According to information gathered from Kogi State Political Watch Group on Facebook where a source was quoted, “Where was the Igala when Late Alh. Abdulazeez Attah the then Secretary to the Government of the Federation was at a war to see the giant Steel Industry located in Ajaokuta marked in Kwara then? Where was the Igalas when the Local Government Areas were created and allotted at the early times of creation of Kogi State."
He added, "if the Ajaokuta had been a land belonging to the Igalas as claimed today, what was the state of the land prior to the merging of the different entities to form Kogi State today, the Igalas have been under the then Benue State and the Ebiras in the old Kwara while Ajaokuta area was a part of Okene Local Government in Kwara, even after the creation of Kogi State and after the creation of Ajaokuta as a Local Government it fell under the Central part with no argument until 2017 when the Igalas had laid a claim of ownership of the land against the Attorney General of the Federation which the court had recently ruled in favour of the Igalas.

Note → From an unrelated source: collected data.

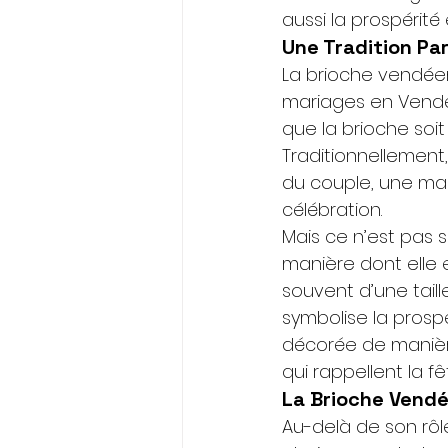
aussi la prospérité
Une Tradition Par
La brioche vendéen
mariages en Vendée.
que la brioche soi
Traditionnellement,
du couple, une mani
célébration.
Mais ce n’est pas s
manière dont elle 
souvent d’une taill
symbolise la prospér
décorée de manièr
qui rappellent la fê
La Brioche Vend
Au-delà de son rôl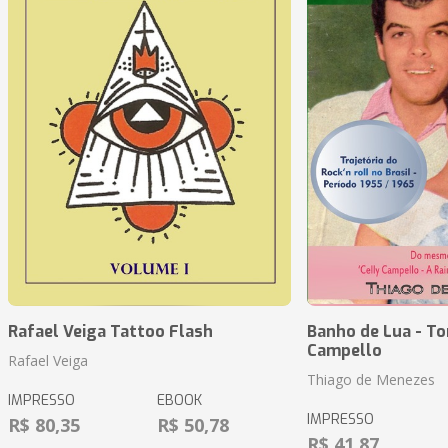
Rafael Veiga Tattoo Flash
Banho de Lua - To
Campello
Rafael Veiga
Thiago de Menezes
IMPRESSO
EBOOK
IMPRESSO
R$ 80,35
R$ 50,78
R$ 41,87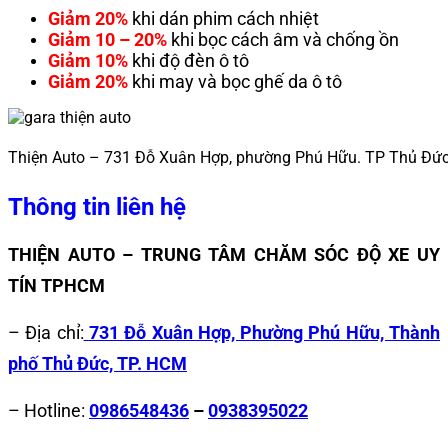
Giảm 20%
khi dán phim cách nhiệt
Giảm 10 – 20%
khi bọc cách âm và chống ồn
Giảm 10%
khi độ đèn ô tô
Giảm 20%
khi may và bọc ghế da ô tô
Thiện Auto – 731 Đỗ Xuân Hợp, phường Phú Hữu. TP Thủ Đứ
Thông tin liên hệ
THIỆN AUTO – TRUNG TÂM CHĂM SÓC ĐỘ XE UY
TÍN TPHCM
– Địa chỉ:
731 Đỗ Xuân Hợp, Phường Phú Hữu, Thành
phố Thủ Đức, TP. HCM
– Hotline:
0986548436
–
0938395022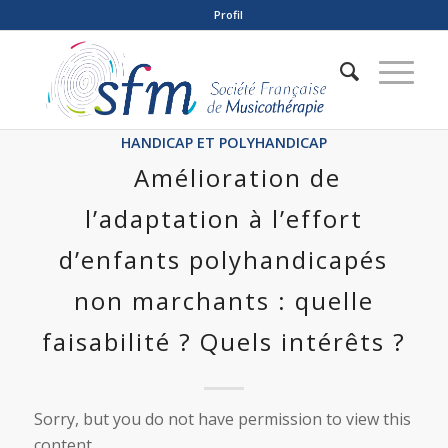
Profil
HANDICAP ET POLYHANDICAP
Amélioration de
l’adaptation à l’effort
d’enfants polyhandicapés
non marchants : quelle
faisabilité ? Quels intérêts ?
Sorry, but you do not have permission to view this
content.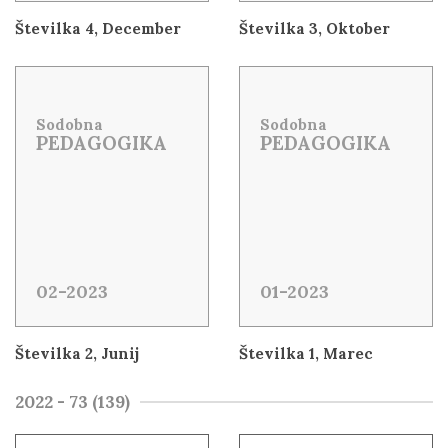
Številka 4, December
Številka 3, Oktober
Sodobna
Sodobna
PEDAGOGIKA
PEDAGOGIKA
02-2023
01-2023
Številka 2, Junij
Številka 1, Marec
2022 - 73 (139)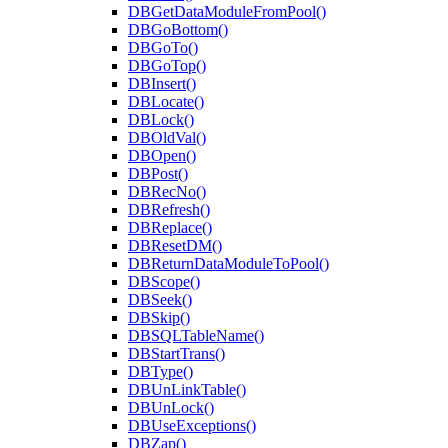
DBGetDataModuleFromPool()
DBGoBottom()
DBGoTo()
DBGoTop()
DBInsert()
DBLocate()
DBLock()
DBOldVal()
DBOpen()
DBPost()
DBRecNo()
DBRefresh()
DBReplace()
DBResetDM()
DBReturnDataModuleToPool()
DBScope()
DBSeek()
DBSkip()
DBSQLTableName()
DBStartTrans()
DBType()
DBUnLinkTable()
DBUnLock()
DBUseExceptions()
DBZap()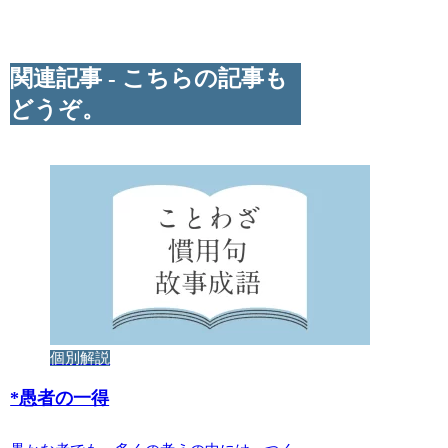
関連記事 - こちらの記事も
どうぞ。
個別解説
*
愚者の一得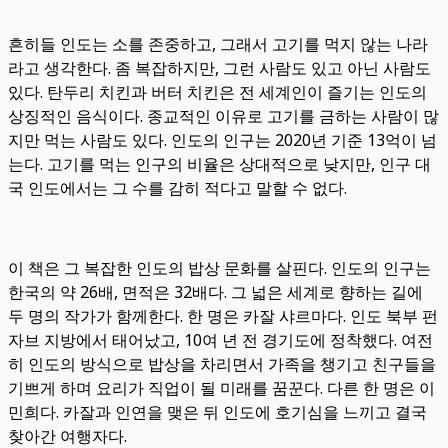
흔히들 인도는 소를 존중하고, 그래서 고기를 먹지 않는 나라
라고 생각한다. 좀 복잡하지만, 그런 사람도 있고 아닌 사람도
있다. 탄두리 치킨과 버터 치킨은 전 세계인이 즐기는 인도의
상징적인 음식이다. 종교적인 이유로 고기를 금하는 사람이 많
지만 먹는 사람도 있다. 인도의 인구는 2020년 기준 13억이 넘
는다. 고기를 먹는 인구의 비율은 상대적으로 낮지만, 인구 대
국 인도에서는 그 수를 감히 적다고 말할 수 없다.
이 책은 그 복잡한 인도의 밥상 문화를 살핀다. 인도의 인구는
한국의 약 26배, 면적은 32배다. 그 넓은 세계로 향하는 길에
두 명의 작가가 함께한다. 한 명은 카잘 샤르마다. 인도 북부 펀
자브 지방에서 태어났고, 10여 년 전 경기도에 정착했다. 여전
히 인도의 방식으로 밥상을 차리면서 가족을 챙기고 친구들을
기쁘게 하며 요리가 직업이 될 미래를 꿈꾼다. 다른 한 명은 이
민희다. 카잘과 인연을 맺은 뒤 인도에 호기심을 느끼고 결국
찾아간 여행자다.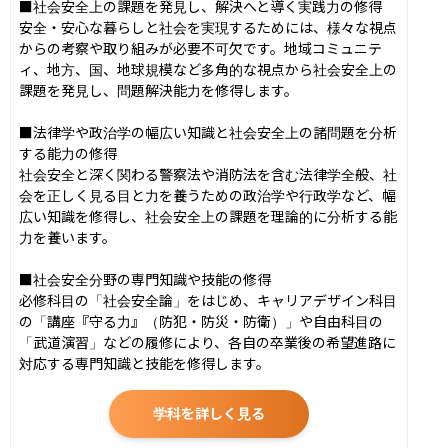
■社会安全上の課題を発見し、解決へと導く実践力の修得

安全・安心な暮らしと社会を実現するためには、様々な視点
からの考察や取り組みが必要不可欠です。地域コミュニテ
ィ、地方、国、地球規模など多角的な視点から社会安全上の
課題を発見し、問題解決能力を修得します。

■法律学や政治学の幅広い知識と社会安全上の諸問題を分析
する能力の修得

社会安全と深く関わる警察法や消防法を含む法律学全般、社
会を正しく見る目と力を養うための政治学や行政学など、幅
広い知識を修得し、社会安全上の課題を理論的に分析する能
力を養います。

■社会安全分野の専門知識や技能の修得

必修科目の「社会安全論」をはじめ、キャリアデザイン科目
の「講座『守る力』（防犯・防災・防衛）」や自由科目の
「武道演習」などの履修により、各自の卒業後の希望進路に
対応する専門知識と技能を修得します。
学科を詳しく見る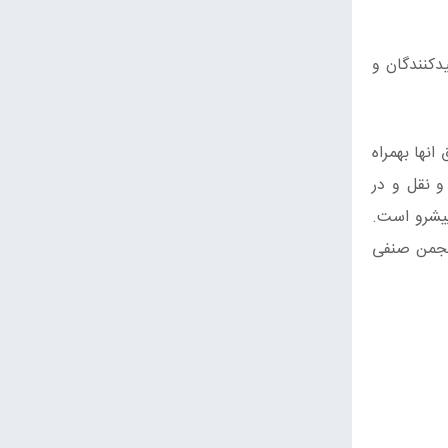
دکنندگان و
نها بهمراه
 نقل و در
پیشرو است.
نجمن صنفی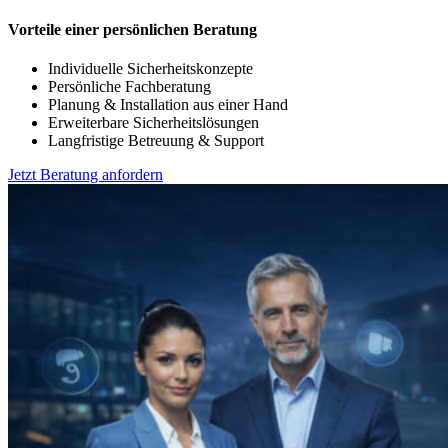
Vorteile einer persönlichen Beratung
Individuelle Sicherheitskonzepte
Persönliche Fachberatung
Planung & Installation aus einer Hand
Erweiterbare Sicherheitslösungen
Langfristige Betreuung & Support
Jetzt Beratung anfordern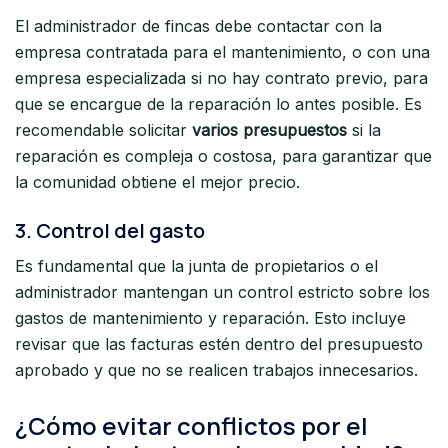
El administrador de fincas debe contactar con la
empresa contratada para el mantenimiento, o con una
empresa especializada si no hay contrato previo, para
que se encargue de la reparación lo antes posible. Es
recomendable solicitar
varios presupuestos
si la
reparación es compleja o costosa, para garantizar que
la comunidad obtiene el mejor precio.
3.
Control del gasto
Es fundamental que la junta de propietarios o el
administrador mantengan un control estricto sobre los
gastos de mantenimiento y reparación. Esto incluye
revisar que las facturas estén dentro del presupuesto
aprobado y que no se realicen trabajos innecesarios.
¿Cómo evitar conflictos por el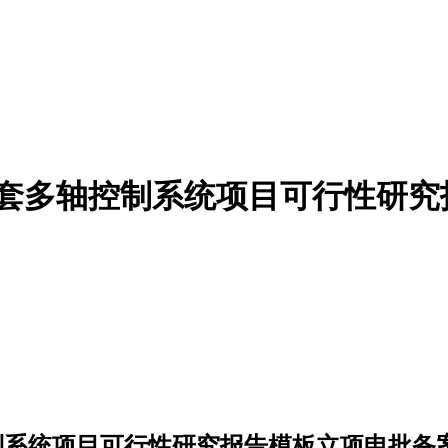
00套多轴控制系统项目可行性研究
制系统项目可行性研究报告模板立项申批备案.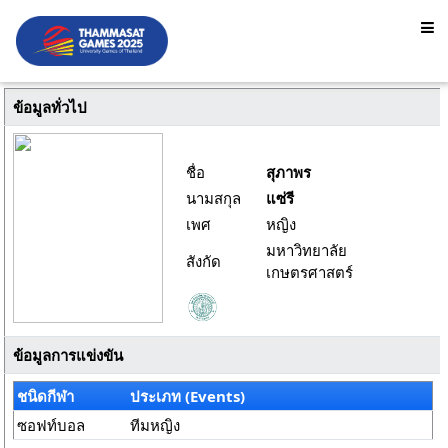
ข้อมูลทั่วไป
ชื่อ
สุภาพร
นามสกุล
แซ่รี
เพศ
หญิง
มหาวิทยาลัย
สังกัด
เกษตรศาสตร์
ข้อมูลการแข่งขัน
ชนิดกีฬา
ประเภท (Events)
ซอฟท์บอล
ทีมหญิง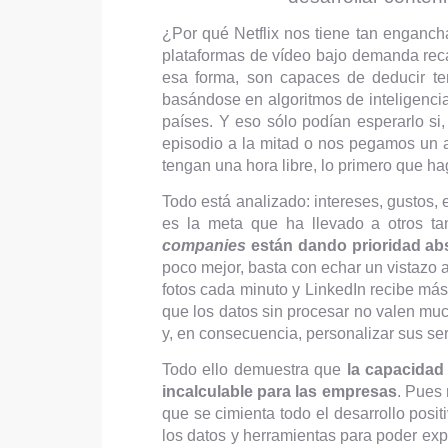
¿Por qué Netflix nos tiene tan enganch
plataformas de vídeo bajo demanda reca
esa forma, son capaces de deducir te
basándose en algoritmos de inteligencia 
países. Y eso sólo podían esperarlo s
episodio a la mitad o nos pegamos un a
tengan una hora libre, lo primero que h
Todo está analizado: intereses, gustos, e
es la meta que ha llevado a otros tant
companies
están dando prioridad abs
poco mejor, basta con echar un vistazo
fotos cada minuto y LinkedIn recibe más
que los datos sin procesar no valen mu
y, en consecuencia, personalizar sus ser
Todo ello demuestra que
la capacidad
incalculable para las empresas
. Pues 
que se cimienta todo el desarrollo posit
los datos y herramientas para poder ex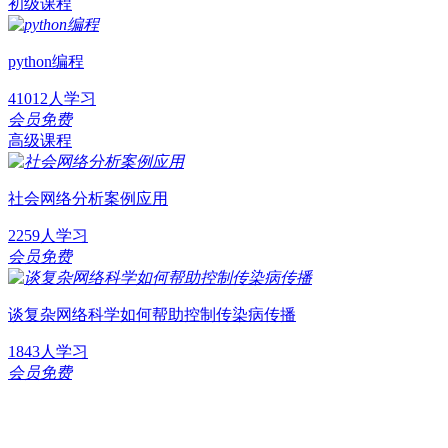
初级课程
python编程
41012人学习
会员免费
高级课程
社会网络分析案例应用
2259人学习
会员免费
谈复杂网络科学如何帮助控制传染病传播
1843人学习
会员免费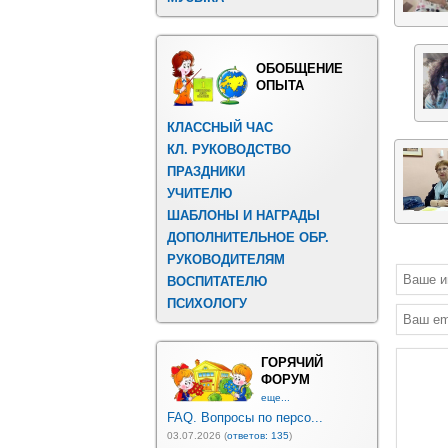
ОБОБЩЕНИЕ
ОПЫТА
КЛАССНЫЙ ЧАС
КЛ. РУКОВОДСТВО
ПРАЗДНИКИ
УЧИТЕЛЮ
ШАБЛОНЫ И НАГРАДЫ
ДОПОЛНИТЕЛЬНОЕ ОБР.
РУКОВОДИТЕЛЯМ
ВОСПИТАТЕЛЮ
ПСИХОЛОГУ
ГОРЯЧИЙ
ФОРУМ
еще...
FAQ. Вопросы по персо...
03.07.2026 (
ответов: 135
)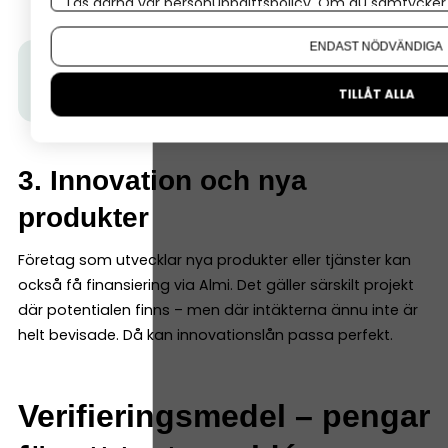
Läs gärna vår
personuppgiftspolicy
. Om du samtycker t
Om du vill ändra ditt val i efterhand hittar du den möjl
ENDAST NÖDVÄNDIGA
Tips från Almi:
Hur fungerar Almis tillväxtlån?
Läs
mer här.
TILLÅT ALLA
3. Innovation och nya
produkter
Företag som utvecklar nya produkter eller tjänster kan
också få finansiering via Almi. Det gäller särskilt projekt
där potentialen finns – men där intäkterna ännu inte är
helt bevisade. Då kan innovationslån passa perfekt.
Verifieringsmedel – pengar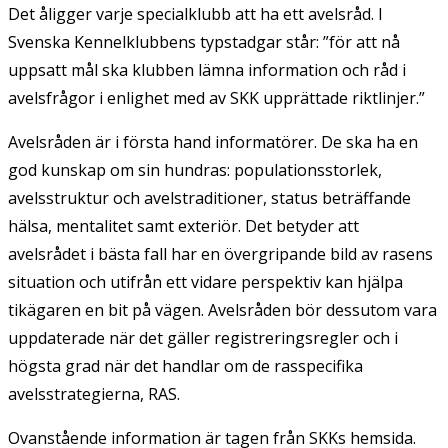
Det åligger varje specialklubb att ha ett avelsråd. I
Svenska Ken­nelklubbens typstadgar står: ”för att nå
uppsatt mål ska klubben lämna information och råd i
avelsfrågor i enlighet med av SKK upprättade riktlinjer.”
Avelsråden är i första hand informatö­rer. De ska ha en
god kunskap om sin hundras: populationsstorlek,
avelsstruktur och avel­straditioner, status beträffande
hälsa, mentalitet samt exteriör. Det betyder att
avelsrådet i bästa fall har en övergripande bild av rasens
situation och utifrån ett vidare perspektiv kan hjälpa
tikägaren en bit på vägen. Avelsråden bör dessutom vara
uppdaterade när det gäller registrerings­regler och i
högsta grad när det handlar om de rasspecifika
avelsstrategierna, RAS.
Ovanstående information är tagen från SKKs hemsida.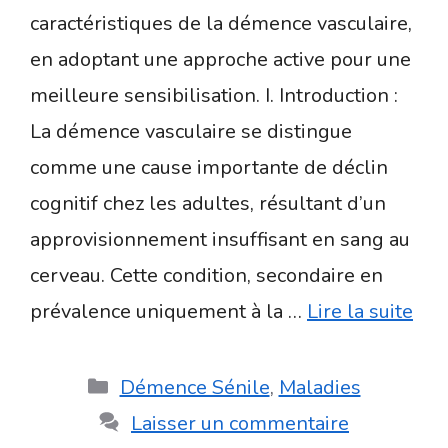
caractéristiques de la démence vasculaire,
en adoptant une approche active pour une
meilleure sensibilisation. I. Introduction :
La démence vasculaire se distingue
comme une cause importante de déclin
cognitif chez les adultes, résultant d’un
approvisionnement insuffisant en sang au
cerveau. Cette condition, secondaire en
prévalence uniquement à la …
Lire la suite
Catégories
Démence Sénile
,
Maladies
Laisser un commentaire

Another report disclosed, “The memorandum sent on 20th March, 1995 by the Attah of Igala to the Abacha government claiming ownership of Ajaokuta and Lokoja. The claim was eloquently rejected in a well researched rebuttal sent by the Ohinoyi (Alh. Muhammadu Sani Omolori) to the Federal Government on August 27, 1995. In the rejoinder, he urged Government to “dismiss the claim by the Attah as a bad joke; to review the status of Attah Igala as the Chairman of Kogi State Council of Chiefs in the context of the frame of his mind - attempting to spring crisis and destabilize the nation, and to look into the security implications in the Attah Igala's communications with foreign countries without observing the requisite procedure and permission over the subject-matter of Treaty, which is exclusively within the powers of the Federal Government.” The Ohinoyi advised the Federal Government that, "should the Igalas be given their own State (Okura), the towns and settlements founded by Ebira Panda, Ebira Igu, Ebira Mozum, Bassa-Nge and Bassa Kwomo should not be included in the Igala State."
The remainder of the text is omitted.